BEIJING — Four years ago at the Winter Games in Pyeongchang, Emily Sweeney was rocketing down the track feet first, banking through sharp turns at more than sixty miles an hour when her luge sled bucked and twisted out of control.

"I've never seen an accident...that bad," said her dad Larry Sweeney who was there that day in South Korea. "We took off running."

Sweeney's body slammed side to side against ice hard and unforgiving as concrete. Her mom Sue Sweeney was also there. She says the only reason her daughter is alive today is her skill as an athlete.

"[Without] the training that they received all these years, she wouldn't be here today - or wouldn't be herself today if it hadn't been for that."

But Emily Sweeney still left the sled track that day with devastating injuries, the kind that often end careers for top-tier athletes.

"I broke my neck and my back," she said, speaking to reporters after arriving in Beijing. "I came back and I'm here."

Sweeney now faces two days of luge races that get underway Monday. For her, she said, getting to these Olympics isn't so much about winning medals as it is about survival.

"I think the more important part of my story for myself at least is that I'm still here," she said. "I made it back, I made it through all of those things. It was incredibly challenging."

There are a couple reasons why this accomplishment is amazing.

Sweeney, who is 28 years old, had to qualify for her second Olympic Games as a completely different athlete. Her body just works differently after the crash.

"She doesn't have the range of movement that she used to have," said her sister Megan Sweeney Schafer, who was also a top U.S. luge racer, competing at the Vancouver Winter Olympics in 2010.

"You know you're on the sled and you're pulling five Gs. There's not a lot of flex that she has."

Sweeney Schafer says her sister had to find a way to race more creatively, not physically loose but mentally loose. "That has really helped her clear her mind before going down the track and I think that's the biggest difference that I see," she said.

In Beijing Sweeney will have to enter that Zen-like state of mind — relaxed and fearless — doing something that wrecked her body. Luge is a sport where winning and losing is measured in tiny fractions of a second.
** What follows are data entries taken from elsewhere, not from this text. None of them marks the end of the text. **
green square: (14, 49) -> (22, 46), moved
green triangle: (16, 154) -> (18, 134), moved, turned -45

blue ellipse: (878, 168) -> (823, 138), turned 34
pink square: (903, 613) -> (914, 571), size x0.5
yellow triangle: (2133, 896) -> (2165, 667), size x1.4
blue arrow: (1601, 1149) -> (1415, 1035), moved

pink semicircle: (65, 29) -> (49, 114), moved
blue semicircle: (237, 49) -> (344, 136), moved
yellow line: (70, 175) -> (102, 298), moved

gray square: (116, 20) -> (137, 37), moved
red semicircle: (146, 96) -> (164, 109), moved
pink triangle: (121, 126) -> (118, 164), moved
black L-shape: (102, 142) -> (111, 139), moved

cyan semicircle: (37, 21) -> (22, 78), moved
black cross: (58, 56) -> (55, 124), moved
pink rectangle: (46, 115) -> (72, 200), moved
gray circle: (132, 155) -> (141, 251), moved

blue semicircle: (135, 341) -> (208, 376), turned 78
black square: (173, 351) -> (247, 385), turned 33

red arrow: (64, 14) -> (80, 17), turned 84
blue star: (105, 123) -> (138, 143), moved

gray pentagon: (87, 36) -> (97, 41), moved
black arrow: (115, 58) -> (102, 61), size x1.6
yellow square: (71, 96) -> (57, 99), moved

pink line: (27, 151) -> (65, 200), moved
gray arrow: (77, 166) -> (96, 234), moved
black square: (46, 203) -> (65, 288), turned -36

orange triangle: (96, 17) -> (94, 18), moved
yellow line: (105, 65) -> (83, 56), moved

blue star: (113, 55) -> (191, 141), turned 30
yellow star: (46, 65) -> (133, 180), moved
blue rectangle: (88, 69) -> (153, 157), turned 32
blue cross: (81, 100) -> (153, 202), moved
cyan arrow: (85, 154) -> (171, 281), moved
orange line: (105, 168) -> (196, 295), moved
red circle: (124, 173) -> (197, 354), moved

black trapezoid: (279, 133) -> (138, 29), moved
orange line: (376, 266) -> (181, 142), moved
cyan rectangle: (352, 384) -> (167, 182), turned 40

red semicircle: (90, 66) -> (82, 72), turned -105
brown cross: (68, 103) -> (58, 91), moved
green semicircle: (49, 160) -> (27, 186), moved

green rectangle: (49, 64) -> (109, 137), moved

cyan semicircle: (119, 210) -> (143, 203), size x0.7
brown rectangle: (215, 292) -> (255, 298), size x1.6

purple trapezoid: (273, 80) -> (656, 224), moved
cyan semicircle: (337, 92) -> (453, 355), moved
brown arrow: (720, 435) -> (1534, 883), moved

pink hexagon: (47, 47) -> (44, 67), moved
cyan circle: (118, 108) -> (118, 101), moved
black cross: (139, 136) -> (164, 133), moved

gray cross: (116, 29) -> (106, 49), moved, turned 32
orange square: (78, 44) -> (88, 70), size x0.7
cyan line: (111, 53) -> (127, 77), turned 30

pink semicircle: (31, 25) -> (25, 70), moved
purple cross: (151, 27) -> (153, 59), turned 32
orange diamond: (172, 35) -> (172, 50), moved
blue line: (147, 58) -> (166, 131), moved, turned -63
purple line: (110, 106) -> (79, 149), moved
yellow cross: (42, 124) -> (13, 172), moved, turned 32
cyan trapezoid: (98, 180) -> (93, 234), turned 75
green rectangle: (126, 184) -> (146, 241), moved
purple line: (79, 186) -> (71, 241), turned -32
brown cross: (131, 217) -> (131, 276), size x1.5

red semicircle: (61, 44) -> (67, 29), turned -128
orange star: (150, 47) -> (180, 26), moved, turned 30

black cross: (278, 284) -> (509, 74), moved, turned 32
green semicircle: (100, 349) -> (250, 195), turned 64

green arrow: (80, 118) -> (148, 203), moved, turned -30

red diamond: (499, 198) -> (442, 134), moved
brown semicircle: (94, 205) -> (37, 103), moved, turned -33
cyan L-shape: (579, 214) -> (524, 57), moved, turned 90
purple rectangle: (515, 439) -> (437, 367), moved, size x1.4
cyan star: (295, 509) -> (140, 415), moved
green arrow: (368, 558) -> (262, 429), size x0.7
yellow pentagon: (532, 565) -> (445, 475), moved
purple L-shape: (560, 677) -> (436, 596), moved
"I've shown this year that I have a lot of speed with me, within myself," she said during a press conference this week. "But in order to get that speed I have to be going for it, I can't play it safe."

While Sweeney races, friends and family will be watching back home.

Her parents live in Saranac Lake, a village in New York's Adirondack Mountains but they'll gather in the nearby Olympic community of Lake Placid where Sweeney got her start as a sled racer.

A few days ago her parents Sue and Larry were decorating, getting ready to gather around the television. Because of the pandemic they couldn't travel to Beijing.

"It's really hard not to be there," said Sue Sweeney. Their daughter may be fearless but for the family these next two days will be scary. "We've seen what can happen. It does weigh on your mind a bit."

Larry Sweeney said they have a family tradition for dealing with the pressure and nerves on race day. "We call it luge hooch, it's Jameson and Bailey's," he laughed.

"A little whiskey goes a long way," said Sue Sweeney. "That and deep breathing."

Emily Sweeney says she's grateful her family backed her through the long recovery and supported her decision to return to the Olympics.

"They've gone through it. They've had all the joyous parts and deal with me going through terrible parts," Sweeney said, adding, "Thanks Mom and Dad."

Sweeney faces one last mental test. She'll race on a winding sled track that's brand new, built for these Winter Games. Which means athletes haven't had time to learn its twists and turns.

In her first Olympic runs since the crash in Pyeongchang, Sweeney will have to go all-out, risking everything on an icy course that's unfamiliar.